▸ **Task**
Once the line containing "Home (29, 126)" is found in the entries below, restate it and each following line word for word, stopping after the line containing "Catasto e urbanistica (162, 1928)".

▸ **Supplied material**
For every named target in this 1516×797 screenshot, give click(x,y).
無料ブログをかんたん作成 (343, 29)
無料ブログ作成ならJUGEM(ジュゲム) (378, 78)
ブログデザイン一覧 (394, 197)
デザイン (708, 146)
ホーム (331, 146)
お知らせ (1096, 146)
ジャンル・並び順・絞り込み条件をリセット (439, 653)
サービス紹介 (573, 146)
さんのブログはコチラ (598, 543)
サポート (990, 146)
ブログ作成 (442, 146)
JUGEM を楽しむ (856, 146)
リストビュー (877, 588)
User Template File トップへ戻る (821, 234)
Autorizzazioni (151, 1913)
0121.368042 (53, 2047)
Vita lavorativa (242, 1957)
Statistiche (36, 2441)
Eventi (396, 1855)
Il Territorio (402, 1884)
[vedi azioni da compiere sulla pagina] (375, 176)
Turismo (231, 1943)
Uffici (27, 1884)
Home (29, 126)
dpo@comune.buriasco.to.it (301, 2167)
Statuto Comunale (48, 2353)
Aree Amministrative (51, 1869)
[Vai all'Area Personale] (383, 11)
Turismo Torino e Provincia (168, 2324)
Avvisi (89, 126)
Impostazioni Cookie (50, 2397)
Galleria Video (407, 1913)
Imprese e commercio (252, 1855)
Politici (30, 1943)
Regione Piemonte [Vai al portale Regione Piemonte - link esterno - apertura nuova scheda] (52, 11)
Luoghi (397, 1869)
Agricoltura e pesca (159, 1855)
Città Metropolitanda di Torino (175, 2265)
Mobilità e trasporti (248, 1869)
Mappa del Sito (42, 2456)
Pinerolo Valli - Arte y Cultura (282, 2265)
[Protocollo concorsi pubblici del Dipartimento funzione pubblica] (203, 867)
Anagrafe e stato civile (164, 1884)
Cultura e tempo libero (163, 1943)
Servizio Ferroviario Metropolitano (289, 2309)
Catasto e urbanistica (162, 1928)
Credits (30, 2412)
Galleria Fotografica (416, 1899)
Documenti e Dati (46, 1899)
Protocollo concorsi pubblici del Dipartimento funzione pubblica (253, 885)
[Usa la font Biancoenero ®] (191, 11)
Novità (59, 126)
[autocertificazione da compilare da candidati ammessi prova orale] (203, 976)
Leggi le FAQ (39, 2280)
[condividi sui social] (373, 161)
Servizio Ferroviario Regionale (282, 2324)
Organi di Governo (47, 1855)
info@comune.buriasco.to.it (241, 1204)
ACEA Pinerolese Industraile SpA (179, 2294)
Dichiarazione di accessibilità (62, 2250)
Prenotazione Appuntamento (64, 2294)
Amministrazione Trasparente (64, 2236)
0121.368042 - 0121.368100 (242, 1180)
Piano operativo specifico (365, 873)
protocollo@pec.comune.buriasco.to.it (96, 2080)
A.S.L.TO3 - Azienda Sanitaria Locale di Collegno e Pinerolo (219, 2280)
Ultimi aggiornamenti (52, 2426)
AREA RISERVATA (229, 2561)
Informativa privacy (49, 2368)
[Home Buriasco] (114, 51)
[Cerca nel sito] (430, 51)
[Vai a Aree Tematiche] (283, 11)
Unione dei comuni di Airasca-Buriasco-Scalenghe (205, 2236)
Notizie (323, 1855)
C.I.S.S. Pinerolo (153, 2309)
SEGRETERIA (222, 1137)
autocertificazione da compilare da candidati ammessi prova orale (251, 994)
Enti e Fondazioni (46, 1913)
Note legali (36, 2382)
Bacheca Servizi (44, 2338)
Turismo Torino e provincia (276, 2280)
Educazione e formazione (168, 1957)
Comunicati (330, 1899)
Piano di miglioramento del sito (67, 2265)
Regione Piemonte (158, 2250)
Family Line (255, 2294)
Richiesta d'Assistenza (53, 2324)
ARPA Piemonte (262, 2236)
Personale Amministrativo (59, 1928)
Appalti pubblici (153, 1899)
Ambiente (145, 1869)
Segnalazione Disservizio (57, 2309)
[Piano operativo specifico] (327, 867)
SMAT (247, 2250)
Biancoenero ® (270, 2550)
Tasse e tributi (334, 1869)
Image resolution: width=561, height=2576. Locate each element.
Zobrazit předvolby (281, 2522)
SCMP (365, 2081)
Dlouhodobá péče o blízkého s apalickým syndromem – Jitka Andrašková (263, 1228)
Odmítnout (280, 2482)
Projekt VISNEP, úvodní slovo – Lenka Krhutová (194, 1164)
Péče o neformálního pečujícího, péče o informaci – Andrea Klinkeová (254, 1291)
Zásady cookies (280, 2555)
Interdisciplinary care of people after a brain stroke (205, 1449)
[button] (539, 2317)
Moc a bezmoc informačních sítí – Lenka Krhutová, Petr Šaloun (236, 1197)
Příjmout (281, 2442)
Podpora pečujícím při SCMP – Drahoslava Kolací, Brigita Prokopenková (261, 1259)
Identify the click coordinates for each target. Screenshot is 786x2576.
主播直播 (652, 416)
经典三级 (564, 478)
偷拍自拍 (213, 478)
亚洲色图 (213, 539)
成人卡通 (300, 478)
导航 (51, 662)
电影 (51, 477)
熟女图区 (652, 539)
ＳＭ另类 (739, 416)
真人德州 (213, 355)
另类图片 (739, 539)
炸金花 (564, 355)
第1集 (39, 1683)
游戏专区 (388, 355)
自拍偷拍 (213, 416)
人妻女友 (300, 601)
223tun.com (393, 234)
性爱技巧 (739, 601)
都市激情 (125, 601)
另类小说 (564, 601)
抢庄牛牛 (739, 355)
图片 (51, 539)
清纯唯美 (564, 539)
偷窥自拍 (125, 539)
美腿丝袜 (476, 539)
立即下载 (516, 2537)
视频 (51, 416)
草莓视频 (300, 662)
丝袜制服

▸ **Exercise solution**
Home (29, 126)
dpo@comune.buriasco.to.it (301, 2167)
Statuto Comunale (48, 2353)
Aree Amministrative (51, 1869)
[Vai all'Area Personale] (383, 11)
Turismo Torino e Provincia (168, 2324)
Avvisi (89, 126)
Impostazioni Cookie (50, 2397)
Galleria Video (407, 1913)
Imprese e commercio (252, 1855)
Politici (30, 1943)
Regione Piemonte [Vai al portale Regione Piemonte - link esterno - apertura nuova scheda] (52, 11)
Luoghi (397, 1869)
Agricoltura e pesca (159, 1855)
Città Metropolitanda di Torino (175, 2265)
Mobilità e trasporti (248, 1869)
Mappa del Sito (42, 2456)
Pinerolo Valli - Arte y Cultura (282, 2265)
[Protocollo concorsi pubblici del Dipartimento funzione pubblica] (203, 867)
Anagrafe e stato civile (164, 1884)
Cultura e tempo libero (163, 1943)
Servizio Ferroviario Metropolitano (289, 2309)
Catasto e urbanistica (162, 1928)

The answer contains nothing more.